En el caso de los seminaristas agredidos, es obvio que por mucho que estos hayan sido animados a fin de tratar de volver a la cotidianidad, el impacto emocional de los hechos permanecerá entre ellos. Eso de salir a la calle un día cualquiera, y regresar por suerte vivos después de lo sucedido, no es algo que pueda olvidarse durante el resto de sus vidas.
Aun así, la situación producida sin duda servirá para que cuatro jóvenes venezolanos entiendan lo que muchos mayores que aquellos se han negado a reconocer, y es que un entramado político como en el que actualmente existe en Venezuela, en donde se unen intereses de todo tipo, no se acaba solo con ganas.

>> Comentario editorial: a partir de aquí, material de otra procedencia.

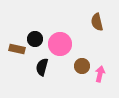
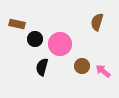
brown semicircle: rotated 30 degrees clockwise
brown rectangle: moved 25 px up
pink arrow: moved 3 px right, 3 px up; rotated 63 degrees counterclockwise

La historia nos ha mostrado la actitud de personajes inimaginables frente a hechos que se han producido en contra de sus valores más sublimes. Probablemente el único caso en donde exista referencia respecto a la actuación violenta del propio Jesús, fue durante su defensa al Templo de Dios.
Siendo la Pascua de los judíos, Jesús llegó a Jerusalén, y halló en el templo a mercaderes haciendo negocios. Los azoto y echó del Templo violentamente. ¿Por qué habría de actuar Jesús de esta manera, si posteriormente demostró actuar pacíficamente cuando fue crucificado? Porque Jesús no defendía la dignidad de su persona, ni protegía su seguridad, sino la Casa de Dios.
A diferencia de lo que piensan algunos, el actuar con contundencia en momentos determinados, con la convicción de quien se sabe con la verdad, no puede representar una amenaza para intentar alcanzar otros propósitos políticos, como lo pueda ser la realización de un referéndum revocatorio o unas elecciones regionales. Inhibirse de proteger a quienes lo necesitan, o de hacer respetar nuestras creencias, no puede ser la estrategia para conseguir lo que por derecho le pertenece a los ciudadanos, y si ese es el precio que hay que pagar para lograrlo, entonces el futuro del país probablemente llegue a estar tan comprometido como el presente.
Esos terribles colectivos armados podrán amedrentar a cuatro humildes seminaristas, pero no a treinta millones de venezolanos aguerridos defendiendo la “Casa de Dios”. Sería una pena que por falta de quien los conduzca, terminen los venezolanos ejerciendo su propia Ley del Talión: “ojo por ojo, diente por diente”.